Different sets of scopes can be used in the input (source language parsing) and output (target language transformation) phases. Both phases can be separated, with intermediate meta files holding the information from the input phase.
TSymbol represents a possibly anonymous declaration or definition. Various
subclasses exist for special symbol kinds.
TScope is a container for symbols. The symbols are accessible by their
scope index or by name.
TModule represents an translation unit, whose scope holds the definitions
of that unit.
Definitions differ from declarations only in the presence of a symbol definition (.Def: string), holding a type definition, and an optional value (.StrVal: string). Procedure definitions have an additional .Body:TSymBlock, a TStrings with an added scope.
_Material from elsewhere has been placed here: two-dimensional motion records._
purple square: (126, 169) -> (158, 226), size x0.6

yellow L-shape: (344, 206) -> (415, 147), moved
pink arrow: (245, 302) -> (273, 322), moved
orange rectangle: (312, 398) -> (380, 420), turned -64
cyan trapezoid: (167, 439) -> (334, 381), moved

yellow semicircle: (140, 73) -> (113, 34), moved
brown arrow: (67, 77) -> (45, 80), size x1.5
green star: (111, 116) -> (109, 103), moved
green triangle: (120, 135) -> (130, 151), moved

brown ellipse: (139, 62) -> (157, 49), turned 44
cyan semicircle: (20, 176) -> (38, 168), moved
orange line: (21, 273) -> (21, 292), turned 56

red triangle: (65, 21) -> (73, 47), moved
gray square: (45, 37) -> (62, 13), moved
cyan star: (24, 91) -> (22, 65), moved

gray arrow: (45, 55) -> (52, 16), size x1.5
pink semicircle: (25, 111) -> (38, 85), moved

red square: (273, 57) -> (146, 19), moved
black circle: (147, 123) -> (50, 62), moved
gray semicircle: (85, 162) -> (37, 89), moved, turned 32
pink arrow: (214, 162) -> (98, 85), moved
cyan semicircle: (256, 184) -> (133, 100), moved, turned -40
Other languages, like C, do not allow for such a simple structure. An attempt has to be made to separate the declarations in the C header files into general (global) declarations and into translation unit specific declarations. The introduction of namespaces, in C++, does not resolve this problem, it only produces more overhead in the scope and unit management.
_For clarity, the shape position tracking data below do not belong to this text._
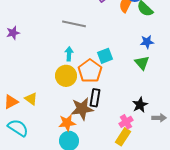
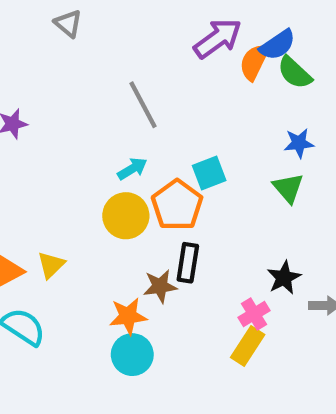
gray line: (74, 24) -> (143, 105), turned 50
cyan arrow: (69, 54) -> (132, 169), turned 56
yellow triangle: (31, 99) -> (51, 265), turned 40
brown star: (82, 109) -> (160, 286), size x0.7

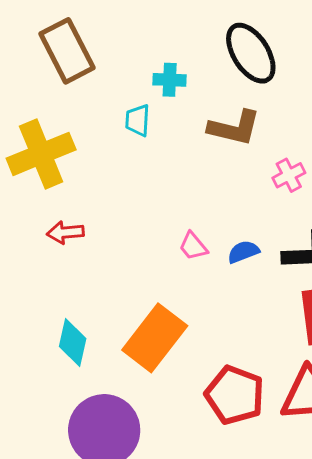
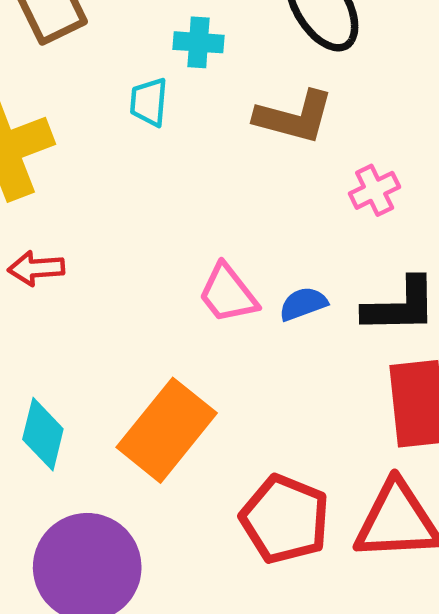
pink trapezoid: (193, 246) -> (228, 294), size x1.4

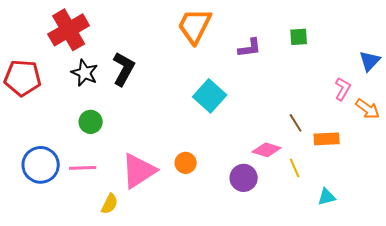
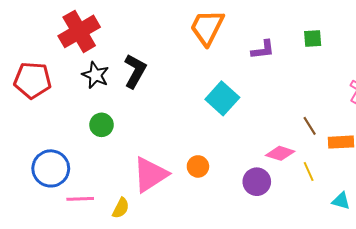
pink line: (83, 168) -> (80, 199), moved
cyan triangle: (327, 197) -> (341, 201), turned 30

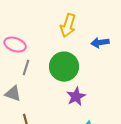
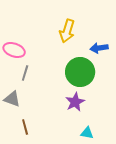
green circle: (64, 67) -> (80, 72), moved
In an first translation approach all non-static declarations in C header files go into an Globals scope, eventual definitions go into the Globals or Statics (module related) scope. Every symbol contains a file based location of it's declaration or (if present) definition. Non-static symbols are copied from the Globals scope into the module specific scope. This way multiple translation units can be parsed in sequence, updating the location information of the symbols in the Globals scope.
In general several scopes have to be considered:
External scope (global)
[Typedef scope (global)]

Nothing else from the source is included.